Saturday, 7 December 2013

Reading and writing the minutia of locked doors and windows (still a draught)

Couples, married or not, partners are the cards that frequently, if not by definition, lean on each other beyond the pale, to the n-th degree. Witness so many lessons of what love really is.

They bend and flex. Tested by history, timelines entwined, ties-that-bind, trying to persist in the hear and how.

Their psychological union is challenged as memories become eroded and physically frailty takes hold. Usually; mostly, on the one.

Eventually things, established relationships break and one or the other - should we say: finds themselves in - residential care.

Courtship enables us to become socialised to and with each other and respective families and in some instances other cultures and beliefs.

In this crucial transition sometimes there is learning through experience as respite care is sought.

In other cases health services wonder how this relationship has survived for so long. A crisis is a precipice for change. A chaotic invitation. Radical.

A sudden shift from what was home to a new world of corridors, r, ro, roo, room, rooms; my room? New noises and smells and altered routines and jumbled faces, touches, days and nights

The dolls of childhood are left behind, but may be picked up again literally as an emotional comforter. If not this then perhaps a ‘paper clad dol’ that is bound to be - ‘deprivation of liberty’.

In this new home, this person walks the corridor and inspects the minutia of the doors and windows. Staff pass by(e) waving by their walk - "so-busy-look-no-hands" while trying to be butterflies.

Butterflies that cannot say which way is ‘out’.

They are they. Difficult to follow with eye, head and a hand to catch. The individual recognises the whole of the comings and goings, the main thoroughfare. The strategic point, the nexus of comings and goings.

Something's not right though! I need to be somewhere else.

Sadly (or Usually), there is no going back.

Is there a pattern to this confused-coming-to-terms-with?

From asking repeatedly about being elsewhere, especially with the setting of the sun is there a shift in attempted reasoning? So correct, so responsible all those decades ago. Perhaps even months ago...

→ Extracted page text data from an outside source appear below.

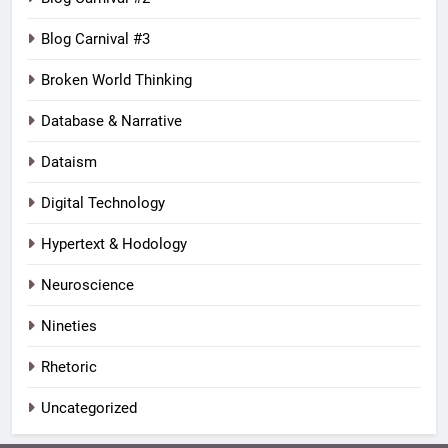
Blog Carnival #3
Broken World Thinking
Database & Narrative
Dataism
Digital Technology
Hypertext & Hodology
Neuroscience
Nineties
Rhetoric
Uncategorized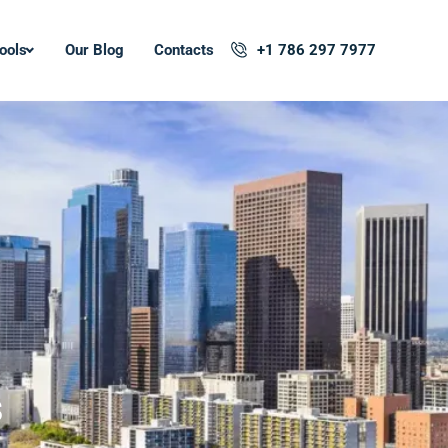
ools
Our Blog
Contacts
+1 786 297 7977
s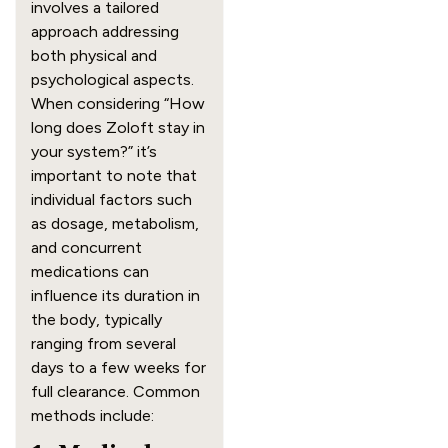
involves a tailored
approach addressing
both physical and
psychological aspects.
When considering “How
long does Zoloft stay in
your system?” it’s
important to note that
individual factors such
as dosage, metabolism,
and concurrent
medications can
influence its duration in
the body, typically
ranging from several
days to a few weeks for
full clearance. Common
methods include: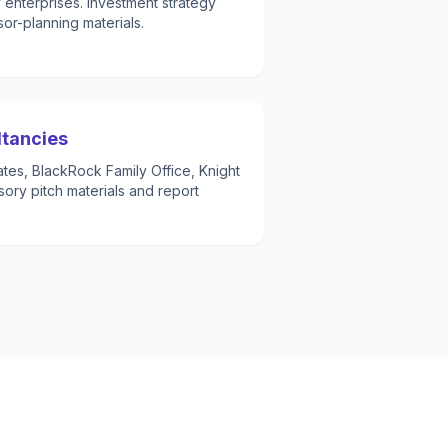
y enterprises. Investment strategy
r-planning materials.
ltancies
es, BlackRock Family Office, Knight
sory pitch materials and report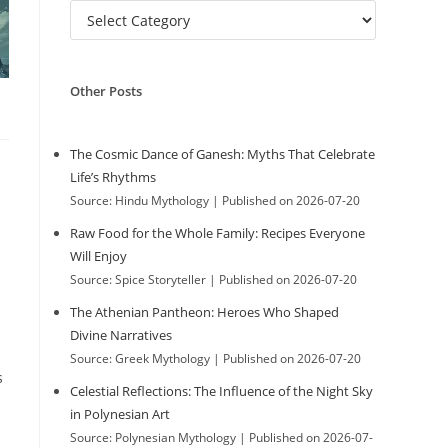
C
w
a
t
e
Other Posts
g
e
o
r
The Cosmic Dance of Ganesh: Myths That Celebrate
i
Life’s Rhythms
b
e
Source: Hindu Mythology
Published on 2026-07-20
s
Raw Food for the Whole Family: Recipes Everyone
s
Will Enjoy
Source: Spice Storyteller
Published on 2026-07-20
The Athenian Pantheon: Heroes Who Shaped
i
Divine Narratives
Source: Greek Mythology
Published on 2026-07-20
s
Celestial Reflections: The Influence of the Night Sky
t
in Polynesian Art
Source: Polynesian Mythology
Published on 2026-07-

If no one will listen to me then perhaps if I have my wife/husband with me then they will see the importance of my cause, my mission.

See look - I have my wife, husband, partner with me now: we really need to go!

Can the residential care home support this person? Can they meet their care needs? They say they are ‘struggling’. Will they need to move – again?

How do they work through this transition? What do we know of how individuals negotiate this transition in their lives? How can we try to understand?

How do they make sense of what has happened, and where they now find themselves? Will their level of distress, agitation gradually extinguish as with their efforts to leave?

As they look to the windows, seek to traverse the doorway, cross the foreign threshold and venture to that somewhere that is not here, we know one thing.

Person centredness lies in the minutia of the life once lived through those locked doors and windows.

We can ‘open’ the doors and windows by travelling with them, together, sharing that journey, the sense of those times and upon returning help them adjust to this new listen and how. Clearly, deprivation of liberty is not a punishment here, yet it demands compensation by provision of high quality personalised care.